Di sebuah kandang penjinakan blegdaba di Dara, tersebutlah seorang saybinu bernama Bandarjani. Ia sebenarnya bukan orang Dara, melainkan dari Ngalabani. Ayahnya bernama Daundari, dulunya seorang patih Ngalabani sewaktu diperintah oleh raja Masbahan. Daundari pada waktu Masbahan hendak menyerahkan tahtanya pada Maktal, puteranya, diperintahkan untuk mengiring Maktal mencari guru untuk ilmu politik, ilmu perang, ilmu pemerintahan, juga ilmu kedigdayaan. Di tengah perjalanan, Maktal, yang diiringi Daundari juga Sapardan, sepupu Maktal, berjumpa dengan kafilah dari Bani Abas, Abdullah, dan Abu Talib yang berangkat dari Mekah menuju ke Yaman untuk memberi upeti kepada raja Yaman, Badi Bahram. Tahu bahwa kafilah Arab itu membawa harta yang banyak, Maktal ingin mencoba kekuatannya, ia merampok mereka dan usahanya berhasil bahkan tanpa perlawanan berarti. Kafilah itu kembali ke Mekah. Sesampai di Mekah, kafilah itu minta bantuan pada Amir Ambyah dan Umarmaya untuk membalas perbuatan Maktal dan para pengiringnya. Amir Ambyah meminta kafilah itu, bersama dengan dirinya dan Umarmaya, kembali menuju Yaman untuk mencari para perampoknya. Ketika mereka bertemu dengan Maktal dan para pengiringnya itu, Amir Ambyah dan Umarmaya meminta dengan baik-baik agar harta yang dirampok dikembalikan. Permintaan Amir Ambyah ditolak Maktal, hingga terjadilah pertarungan yang membuat Sapardan mati. Maktal dan Daundari menyerah lalu diampuni oleh Amir Ambyah. Daundari disuruh pergi sementara Maktal dibiarkan meneruskan perjalanannya mencari guru untuk belajar sebelum menjadi raja di Ngalabani. Itu terjadi sebelum Kerajaan Yaman dilanda kebakaran besar.

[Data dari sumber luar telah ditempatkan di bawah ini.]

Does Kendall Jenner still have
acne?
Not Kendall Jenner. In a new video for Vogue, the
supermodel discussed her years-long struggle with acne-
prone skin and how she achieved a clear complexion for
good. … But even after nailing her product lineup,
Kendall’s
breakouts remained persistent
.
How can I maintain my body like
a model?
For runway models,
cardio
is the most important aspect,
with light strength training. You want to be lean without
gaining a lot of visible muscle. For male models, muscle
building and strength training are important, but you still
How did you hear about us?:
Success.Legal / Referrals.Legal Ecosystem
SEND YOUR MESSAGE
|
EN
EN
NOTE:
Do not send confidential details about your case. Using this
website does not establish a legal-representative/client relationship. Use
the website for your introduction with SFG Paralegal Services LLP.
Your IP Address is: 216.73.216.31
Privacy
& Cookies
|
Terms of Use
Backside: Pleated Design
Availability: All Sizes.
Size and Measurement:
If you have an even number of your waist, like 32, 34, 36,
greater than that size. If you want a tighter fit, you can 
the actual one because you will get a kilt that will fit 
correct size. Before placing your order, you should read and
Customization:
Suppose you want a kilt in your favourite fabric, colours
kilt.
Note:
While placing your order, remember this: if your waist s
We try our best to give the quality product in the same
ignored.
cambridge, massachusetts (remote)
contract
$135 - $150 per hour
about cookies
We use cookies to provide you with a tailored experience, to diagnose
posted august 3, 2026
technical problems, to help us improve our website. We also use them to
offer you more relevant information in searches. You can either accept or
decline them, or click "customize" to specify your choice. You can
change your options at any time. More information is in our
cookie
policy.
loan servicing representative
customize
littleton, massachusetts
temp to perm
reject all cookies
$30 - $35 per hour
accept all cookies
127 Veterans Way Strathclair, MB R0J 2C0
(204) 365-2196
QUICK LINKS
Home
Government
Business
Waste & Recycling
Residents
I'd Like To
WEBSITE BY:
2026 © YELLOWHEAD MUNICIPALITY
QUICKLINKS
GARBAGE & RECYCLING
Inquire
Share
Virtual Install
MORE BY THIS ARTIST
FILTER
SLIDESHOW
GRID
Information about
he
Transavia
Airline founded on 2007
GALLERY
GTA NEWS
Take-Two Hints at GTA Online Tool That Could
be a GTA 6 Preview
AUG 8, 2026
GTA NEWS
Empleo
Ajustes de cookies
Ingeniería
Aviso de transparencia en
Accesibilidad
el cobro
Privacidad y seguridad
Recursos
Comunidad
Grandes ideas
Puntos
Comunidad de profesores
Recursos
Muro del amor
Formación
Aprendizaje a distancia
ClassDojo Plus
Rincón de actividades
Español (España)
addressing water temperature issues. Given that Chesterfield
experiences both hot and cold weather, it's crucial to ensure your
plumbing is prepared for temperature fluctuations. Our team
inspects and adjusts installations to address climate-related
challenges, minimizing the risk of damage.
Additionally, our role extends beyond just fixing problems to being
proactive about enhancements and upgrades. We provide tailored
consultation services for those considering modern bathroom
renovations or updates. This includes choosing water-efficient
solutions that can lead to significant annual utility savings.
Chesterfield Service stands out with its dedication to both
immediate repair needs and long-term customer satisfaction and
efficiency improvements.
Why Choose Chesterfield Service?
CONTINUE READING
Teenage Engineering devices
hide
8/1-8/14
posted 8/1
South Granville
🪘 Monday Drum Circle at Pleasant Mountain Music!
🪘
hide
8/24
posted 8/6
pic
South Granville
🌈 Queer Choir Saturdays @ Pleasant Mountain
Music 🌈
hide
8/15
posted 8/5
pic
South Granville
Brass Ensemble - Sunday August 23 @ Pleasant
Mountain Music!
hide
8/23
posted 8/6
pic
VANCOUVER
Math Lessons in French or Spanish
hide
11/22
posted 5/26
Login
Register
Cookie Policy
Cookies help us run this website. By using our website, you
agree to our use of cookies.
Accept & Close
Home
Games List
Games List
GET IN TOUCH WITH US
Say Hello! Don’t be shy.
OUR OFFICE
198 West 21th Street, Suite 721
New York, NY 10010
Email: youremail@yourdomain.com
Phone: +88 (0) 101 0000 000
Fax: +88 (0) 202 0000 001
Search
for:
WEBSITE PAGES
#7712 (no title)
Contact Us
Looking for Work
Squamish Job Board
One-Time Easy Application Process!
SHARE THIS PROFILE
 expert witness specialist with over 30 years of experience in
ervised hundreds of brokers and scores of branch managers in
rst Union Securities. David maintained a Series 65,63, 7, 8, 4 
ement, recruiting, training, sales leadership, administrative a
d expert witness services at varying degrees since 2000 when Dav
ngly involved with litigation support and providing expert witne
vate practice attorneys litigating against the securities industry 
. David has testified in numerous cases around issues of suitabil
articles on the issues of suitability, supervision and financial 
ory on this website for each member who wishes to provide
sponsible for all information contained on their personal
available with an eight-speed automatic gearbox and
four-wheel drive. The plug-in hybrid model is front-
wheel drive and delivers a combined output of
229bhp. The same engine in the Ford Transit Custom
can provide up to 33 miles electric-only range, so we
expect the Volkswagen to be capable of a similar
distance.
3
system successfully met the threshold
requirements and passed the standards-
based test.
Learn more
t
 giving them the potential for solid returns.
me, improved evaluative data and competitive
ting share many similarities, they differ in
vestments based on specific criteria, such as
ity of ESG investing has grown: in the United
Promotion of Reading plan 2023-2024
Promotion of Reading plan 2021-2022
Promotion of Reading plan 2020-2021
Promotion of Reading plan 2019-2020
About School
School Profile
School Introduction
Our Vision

Bandarjani sebagaimana saybinu yang lain, belajar menjinakkan blegdaba berdasarkan buku “Upaya Menangkap Wabru” yang mengisahkan bagaimana Hisyam seorang panglima perang dari pihak Raja Nusirwan berhasil menjinakkan seekor binatang liar dan buas yang disebut Wabru di pegunungan Jabalbeh. Tak jelas memang penggambaran orang tentang binatang ini, karena wabru memang sulit ditemukan atau ditangkap. Satu-satunya gambar wabru ada di Kuparman. Namun gambar itu sudah lama dibuat sehingga sudah tak utuh lagi. Hanya bercak-bercak tak berbentuk di salah satu dinding benteng kota, tempat dulu kulit wabru pernah dipajang. Wabru suka merusak tanaman-tanaman pertanian, dan tak segan menyerang penjaga ladang atau petani penggarapnya, dan saking banyaknya korban, wabru sering dikabarkan sebagai pemangsa manusia. Padahal itu tidak benar. Kulit wabru yang keras memang bisa melukai kulit manusia. Namun wabru tidak memakan manusia. Hisyam, konon, seperti halnya Umarmaya yang pernah bertemu dengan Baginda Soleman, bisa berbahasa binatang. Meski Hisyam seorang pemanah yang andal, Hisyam biasanya lebih dulu membujuk binatang buruan agar tetap diam saat dibidik. Diperdengarkannya suara merdunya seperti layaknya Nabi Dawud bernyanyi, maka binatang itu akan terdiam karena terpesona. Saat itulah Raja Nusirwan, yang ditemaninya untuk berburu, diberi tanda agar segera melepaskan anak panahnya.